Segment Open

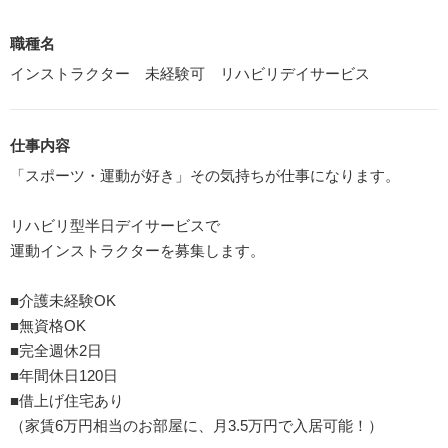
職種名
インストラクター 未経験可 リハビリデイサービス
仕事内容
「スポーツ・運動が好き」その気持ちが仕事になります。
リハビリ型半日デイサービスで
運動インストラクターを募集します。
■介護未経験OK
■無資格OK
■完全週休2日
■年間休日120日
■借上げ住宅あり
（家賃6万円相当のお部屋に、月3.5万円で入居可能！）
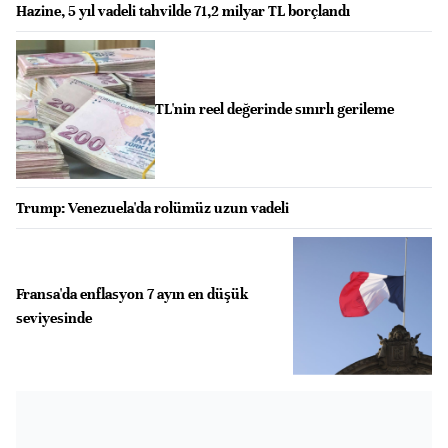
Hazine, 5 yıl vadeli tahvilde 71,2 milyar TL borçlandı
TL'nin reel değerinde sınırlı gerileme
Trump: Venezuela'da rolümüz uzun vadeli
Fransa'da enflasyon 7 ayın en düşük
seviyesinde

Segment Closed

Return all of the entries word for word, but omit the pictures.

### WRITTEN RESPONSE
職種名
インストラクター 未経験可 リハビリデイサービス
仕事内容
「スポーツ・運動が好き」その気持ちが仕事になります。
リハビリ型半日デイサービスで
運動インストラクターを募集します。
■介護未経験OK
■無資格OK
■完全週休2日
■年間休日120日
■借上げ住宅あり
（家賃6万円相当のお部屋に、月3.5万円で入居可能！）
Hazine, 5 yıl vadeli tahvilde 71,2 milyar TL borçlandı
TL'nin reel değerinde sınırlı gerileme
Trump: Venezuela'da rolümüz uzun vadeli
Fransa'da enflasyon 7 ayın en düşük
seviyesinde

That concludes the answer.